Data to process:
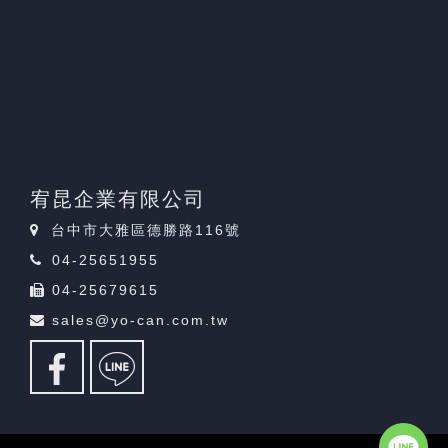
宥昆企業有限公司
台中市大雅區德勝路116號
04-25651955
04-25679615
sales@yo-can.com.tw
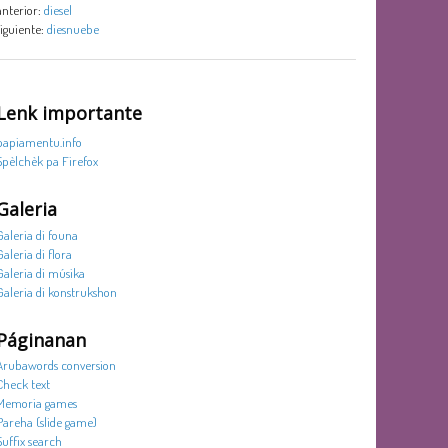
anterior:
diesel
siguiente:
diesnuebe
Lenk importante
papiamentu.info
Spèlchèk pa Firefox
Galeria
Galeria di founa
Galeria di flora
Galeria di músika
Galeria di konstrukshon
Páginanan
Arubawords conversion
Check text
Memoria games
Pareha (slide game)
Suffix search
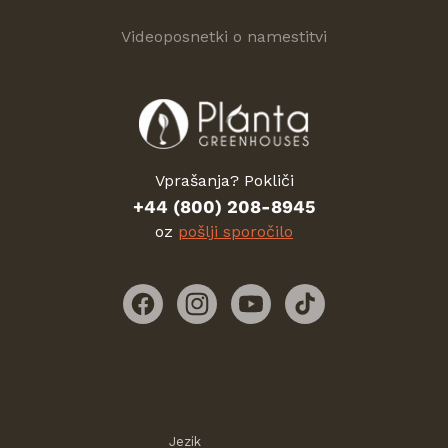
Videoposnetki o namestitvi
Vprašanja? Pokliči
+44 (800) 208-8945
oz
pošlji sporočilo
Facebook
Instagram
YouTube
TikTok
Jezik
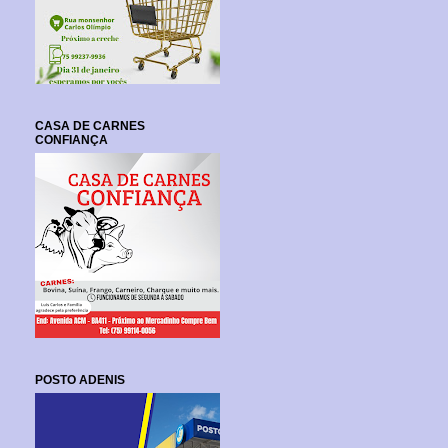
CASA DE CARNES
CONFIANÇA
POSTO ADENIS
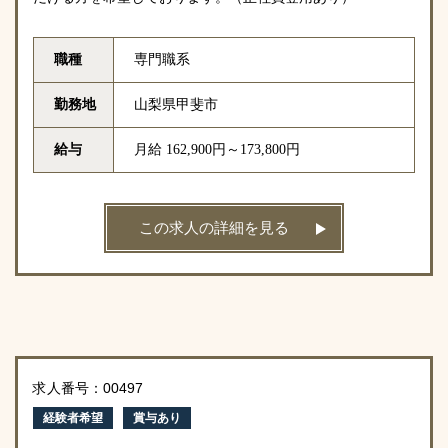
職種
専門職系
勤務地
山梨県甲斐市
給与
月給 162,900円～173,800円
この求人の詳細を見る
求人番号：00497
経験者希望
賞与あり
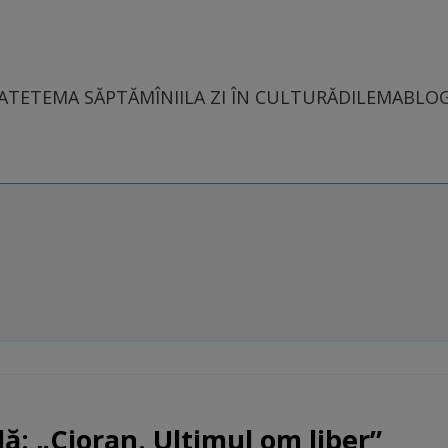
ATE
TEMA SĂPTĂMÎNII
LA ZI ÎN CULTURĂ
DILEMABLO
ă: „Cioran. Ultimul om liber”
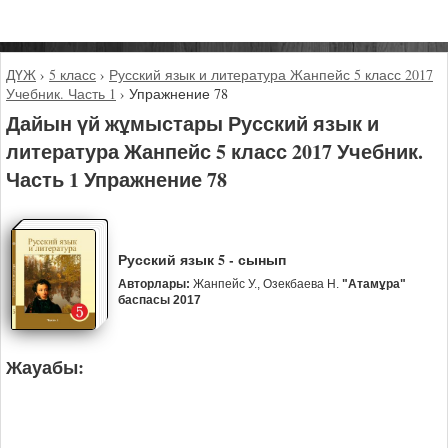
ДҮЖ
›
5 класс
›
Русский язык и литература Жанпейс 5 класс 2017
Учебник. Часть 1
›
Упражнение 78
Дайын үй жұмыстары Русский язык и
литература Жанпейс 5 класс 2017 Учебник.
Часть 1 Упражнение 78
Русский язык 5 - сынып
Авторлары:
Жанпейс У., Озекбаева Н.
"Атамұра"
баспасы 2017
Жауабы:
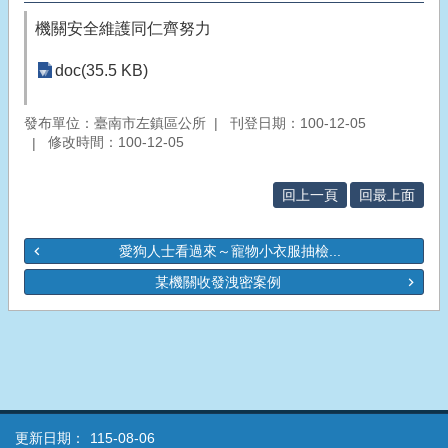
機關安全維護同仁齊努力
doc(35.5 KB)
發布單位：臺南市左鎮區公所
刊登日期：100-12-05
修改時間：100-12-05
回上一頁
回最上面
愛狗人士看過來～寵物小衣服抽檢...
某機關收發洩密案例
更新日期：
115-08-06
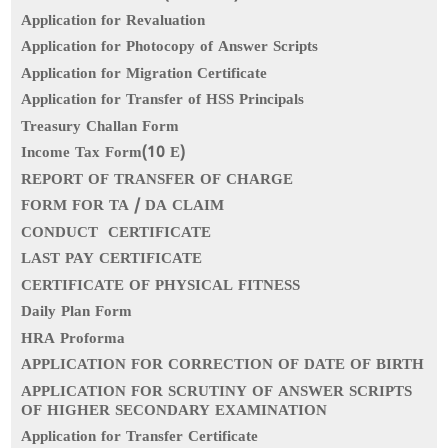
Application for Revaluation
Application for Photocopy of Answer Scripts
Application for Migration Certificate
Application for Transfer of HSS Principals
Treasury Challan Form
Income Tax Form(10 E)
REPORT OF TRANSFER OF CHARGE
FORM FOR TA / DA CLAIM
CONDUCT CERTIFICATE
LAST PAY CERTIFICATE
CERTIFICATE OF PHYSICAL FITNESS
Daily Plan Form
HRA Proforma
APPLICATION FOR CORRECTION OF DATE OF BIRTH
APPLICATION FOR SCRUTINY OF ANSWER SCRIPTS
OF HIGHER SECONDARY EXAMINATION
Application for Transfer Certificate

Directions for this task: Begin at the first line of the records and please reproduce every line exactly through the one containing "Application for Revaluation", leaving all pictures out.

Solution to this problem:
宥昆企業有限公司
台中市大雅區德勝路116號
04-25651955
04-25679615
sales@yo-can.com.tw
anterior:
diesel
siguiente:
diesnuebe
Lenk importante
papiamentu.info
Spèlchèk pa Firefox
Galeria
Galeria di founa
Galeria di flora
Galeria di músika
Galeria di konstrukshon
Páginanan
Arubawords conversion
Check text
Memoria games
Pareha (slide game)
Suffix search
Videoposnetki o namestitvi
Vprašanja? Pokliči
+44 (800) 208-8945
oz
pošlji sporočilo
Facebook
Instagram
YouTube
TikTok
Jezik
CASA DE CARNES
CONFIANÇA
POSTO ADENIS
職種
専門職系
勤務地
山梨県甲斐市
給与
月給 162,900円～173,800円
この求人の詳細を見る
求人番号：00497
経験者希望
賞与あり
ATE
TEMA SĂPTĂMÎNII
LA ZI ÎN CULTURĂ
DILEMABLO
ă: „Cioran. Ultimul om liber”
ДҮЖ
›
5 класс
›
Русский язык и литература Жанпейс 5 класс 2017
Учебник. Часть 1
›
Упражнение 78
Дайын үй жұмыстары Русский язык и
литература Жанпейс 5 класс 2017 Учебник.
Часть 1 Упражнение 78
Русский язык 5 - сынып
Авторлары:
Жанпейс У., Озекбаева Н.
"Атамұра"
баспасы 2017
Жауабы:
機關安全維護同仁齊努力
doc(35.5 KB)
發布單位：臺南市左鎮區公所
刊登日期：100-12-05
修改時間：100-12-05
回上一頁
回最上面
愛狗人士看過來～寵物小衣服抽檢...
某機關收發洩密案例
更新日期：
115-08-06
Application for Revaluation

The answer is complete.